When you hear the term “ultra-wideband technology,” you typically think of phone service. How does NXP apply this technology to a home?
RM: Ultra Wideband Technology is currently going into cell phones and interacting with car access such as reducing security threats of people breaking into your car. This technology can determine who you are and where you are within 10 centimeters. It also has the ability to detect individuals or the presence of animals or people without a camera. 
Many different applications come into a potential interest to an end consumer and user, and NXP is finding those different use cases. There are no intrusive or privacy issues, and you can do that with very precise knowledge—you can interact with your home and have your home interact with you in very exciting ways that make time in your home even better.
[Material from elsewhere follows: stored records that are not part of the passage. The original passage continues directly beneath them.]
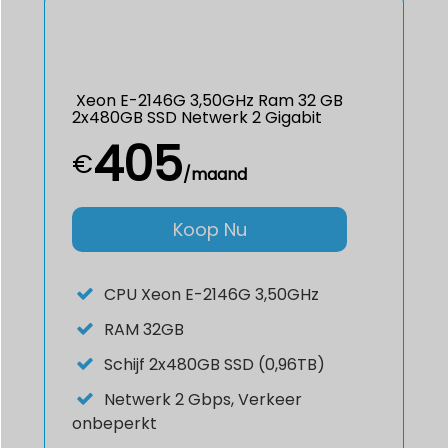
Xeon E-2146G 3,50GHz Ram 32 GB
2x480GB SSD Netwerk 2 Gigabit
405
€
/maand
Koop Nu
CPU
Xeon E-2146G 3,50GHz
RAM
32GB
Schijf
2x480GB SSD (0,96TB)
Netwerk
2 Gbps, Verkeer
onbeperkt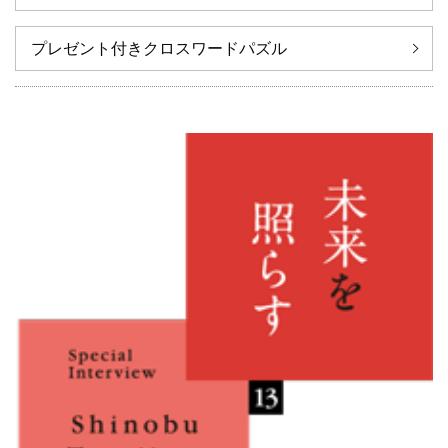
プレゼント付きクロスワードパズル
Is there any smart home technology that does not exist yet that you would like to see created?
MP: One thing I’m interested in is how we can harness more energy out of our plants and grass. It would be so cool to harness that from outside of the home as a green initiative. Everybody has plants, I’m sure there will be some innovations that we can collectively work on to use this energy for the home.  
RM: I’m a dog lover. Today you are able to know where the dogs are in the house, but I think this could be easier to implement these types of capabilities in your busy life.
Do you have any last thoughts on the future of the smart home? 
RM: One passion of mine is extending the quality of life of aging relatives and family members by allowing them to live in their homes. By using smart home technology, they still have the capabilities that they wouldn’t have because of their aging effects. Improving the quality of life for people, for personal health or the aging population, is the most impactful thing to many of us that are seeing the need increase because of our aging population. The need is just becoming that much more important. 
It’s exciting times for semiconductors—the importance and use of them in all aspects of our life are becoming very relevant and it’s a pleasure every day to work on technology that can make such a difference.